According to Roberts, the region can be volcanically unstable for decades. Incidentally, eruptions began to occur there in 2021 after a roughly 800-year hiatus.
It may take several weeks before it is clear whether the inhabitants of Grindavík can return, because the time when the magma flowing underground cannot be estimated.
“We don’t expect an explosive eruption,” says Roberts. But that’s not necessarily good news, as a milder eruption can mean lava flows from fissures for weeks.
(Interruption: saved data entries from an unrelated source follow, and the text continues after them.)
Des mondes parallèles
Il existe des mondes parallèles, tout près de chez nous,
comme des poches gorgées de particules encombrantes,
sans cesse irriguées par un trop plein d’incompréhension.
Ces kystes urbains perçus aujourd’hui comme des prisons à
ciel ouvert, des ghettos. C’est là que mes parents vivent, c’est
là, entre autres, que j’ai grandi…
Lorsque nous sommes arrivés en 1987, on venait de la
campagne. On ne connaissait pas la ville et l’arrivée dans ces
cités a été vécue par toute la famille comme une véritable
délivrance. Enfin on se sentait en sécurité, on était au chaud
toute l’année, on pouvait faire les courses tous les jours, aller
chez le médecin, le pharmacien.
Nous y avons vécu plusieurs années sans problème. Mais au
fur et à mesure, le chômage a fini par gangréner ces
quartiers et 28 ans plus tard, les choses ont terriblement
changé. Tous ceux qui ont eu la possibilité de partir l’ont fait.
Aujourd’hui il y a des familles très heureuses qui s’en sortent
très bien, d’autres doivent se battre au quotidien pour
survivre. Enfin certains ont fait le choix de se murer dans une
Iceland has various plans in place to direct the lava flow. “If the outpouring occurs outside of Grindavík, they will definitely try to lead the lava somewhere in open space, if it is at all possible,” seismologist Jana Doubravová from the Academy of Sciences of the Czech Republic, who also has experience in monitoring Iceland, said in an interview for Nauzal.
According to the Icelandic television RUV, the largest bulldozer in the country has already arrived in the village of Svartsengi near Grindavík. The colossus weighing 104 tons should participate in the construction of more than five kilometers of defensive walls and ramparts.
“But if nature decides that a fissure should appear near the city, the eruption will be explosive or too dangerous with a lot of poisonous gases, the property will have to be left to its own devices,” added Doubravová.
On Thursday, Grindavík partially opened. The authorities allowed one person from each household to enter there to take away essentials, informs RUV. According to her, everything is going without complications.
Interview about the situation in Grindavík
“The situation can change very quickly. The depth of the magma below the surface is only estimated and we don’t even know the driving forces,” says seismologist Jana Doubravová in an interview for Nauzal.